Osservare questo comportamento mi ha fatto capire quanto sia difficile per un essere così piccolo sopravvivere in un ambiente pieno di potenziali predatori.


Quali sono le strategie di difesa dei pulcini contro i predatori?
Alla fine, il pulcino rinuncia a uscire dall’acqua.
Trova un luogo riparato dal vento e li si ferma.
Torno a occuparmi degli Svassi, ma proprio nel momento in cui distolgo lo sguardo, il pulcino si muove.
Colgo il movimento con la coda dell’occhio, mi giro rapidamente per vedere cosa fa, ma la vegetazione sulla sponda me lo nasconde.
Come si nascondono i pulcini di folaga per sfuggire ai pericoli?
Una volta sparito dalla vista, non lo più rivisto.
Questa esperienza mi ha fatto riflettere sulla dura realtà della natura, sulla legge della sopravvivenza del più adatto, anche quando vorremmo che le cose andassero diversamente.
Come fotografi naturalisti, siamo spesso testimoni di momenti di grande bellezza, ma anche di situazioni che ci mettono di fronte alla crudeltà della vita selvatica.
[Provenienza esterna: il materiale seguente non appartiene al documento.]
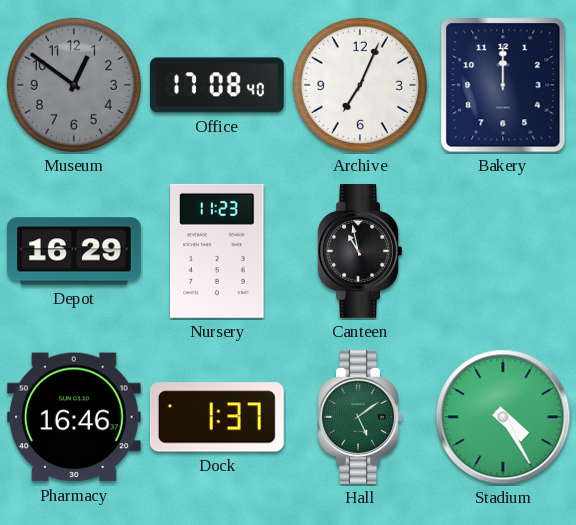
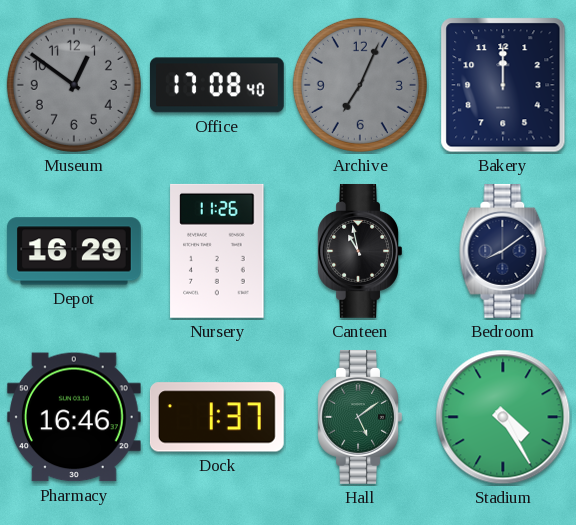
Archive dial: white -> grey
Nursery: 11:23 -> 11:26
Bedroom: none -> 8:09
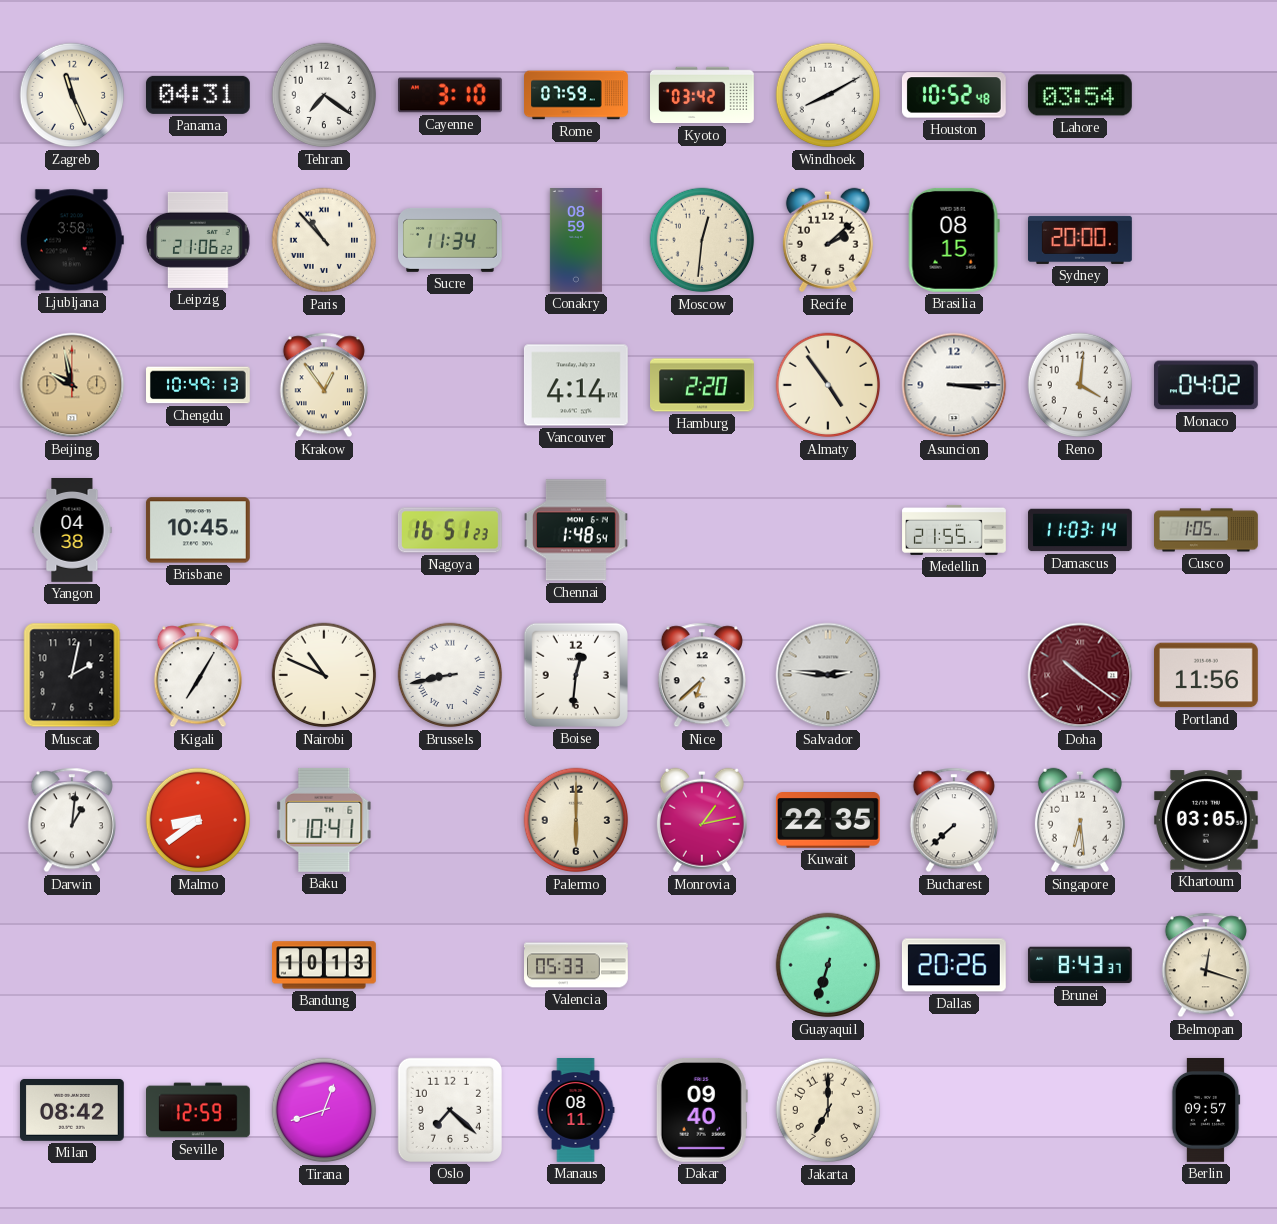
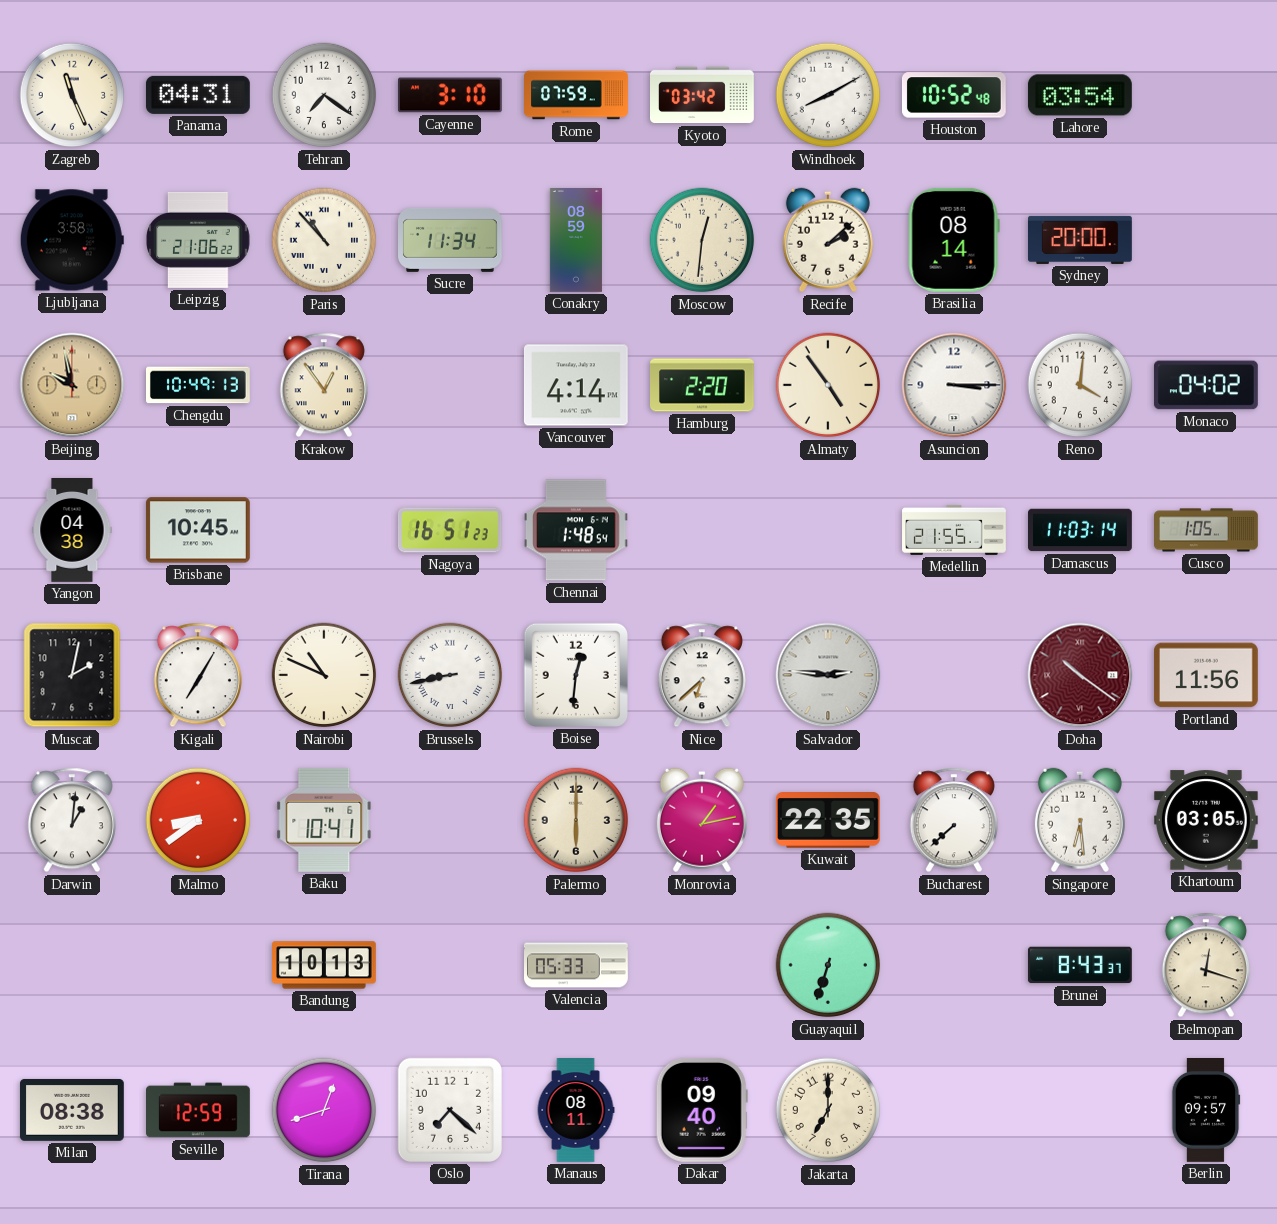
Brasilia: 08:15 -> 08:14
Dallas: 20:26 -> none
Milan: 08:42 -> 08:38
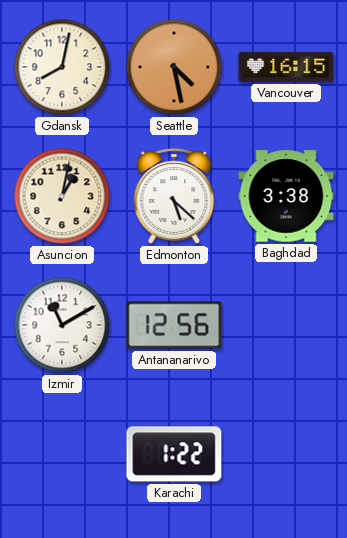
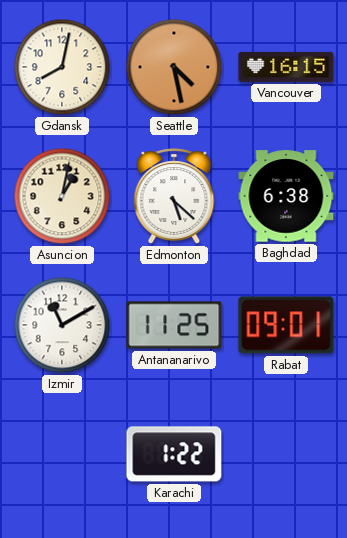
Baghdad: 3:38 -> 6:38
Antananarivo: 12:56 -> 11:25
Rabat: none -> 09:01
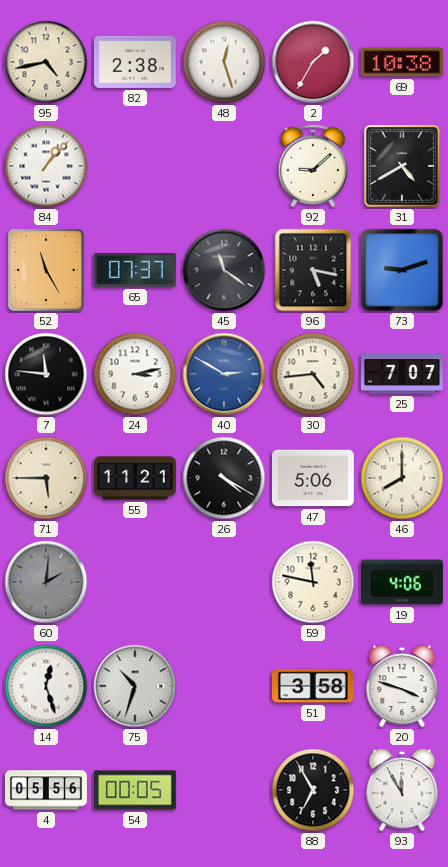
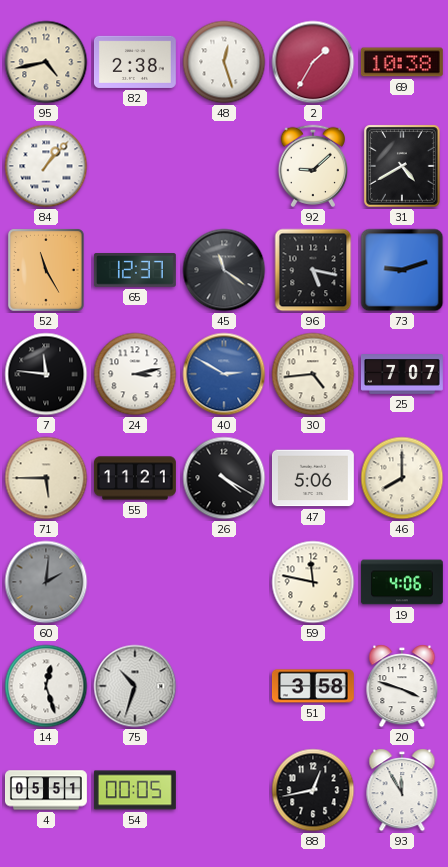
65: 07:37 -> 12:37
4: 05:56 -> 05:51
88: 6:55 -> 12:43
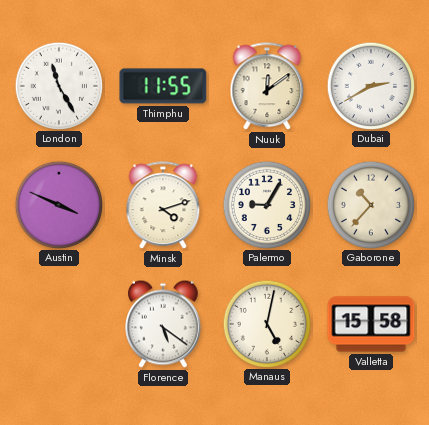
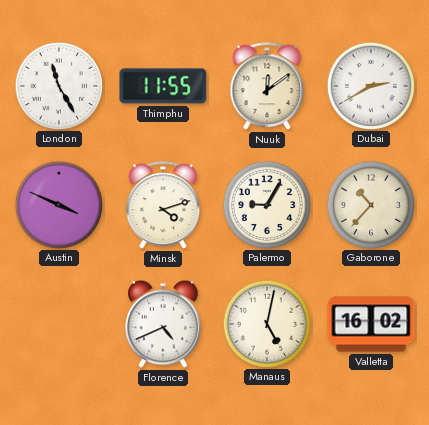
Florence: 5:21 -> 4:41
Valletta: 15:58 -> 16:02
Qual è il ruolo dei fotografi della natura?
Questa vicenda mi ha insegnato molto, non solo come fotografo, ma anche come essere umano.
Mi ha ricordato l’importanza di osservare attentamente ciò che ci circonda, di cogliere i dettagli e di essere pronto a catturare momenti unici, anche quando sono dolorosi.
Mi ha anche spinto a riflettere sul nostro ruolo come fotografi naturalisti e sulla responsabilità che abbiamo nel raccontare storie autentiche, nel sensibilizzare il pubblico sulla bellezza e la fragilità della natura.
Conclusioni
Spero che questa storia, possa ispirare altri appassionati di fotografia naturalistica a guardare il mondo con occhi nuovi.
Osservare gli uccelli nel loro habitat naturale è un’esperienza affascinante.
Qual è il comportamento più curioso che hai osservato in un uccello selvatico?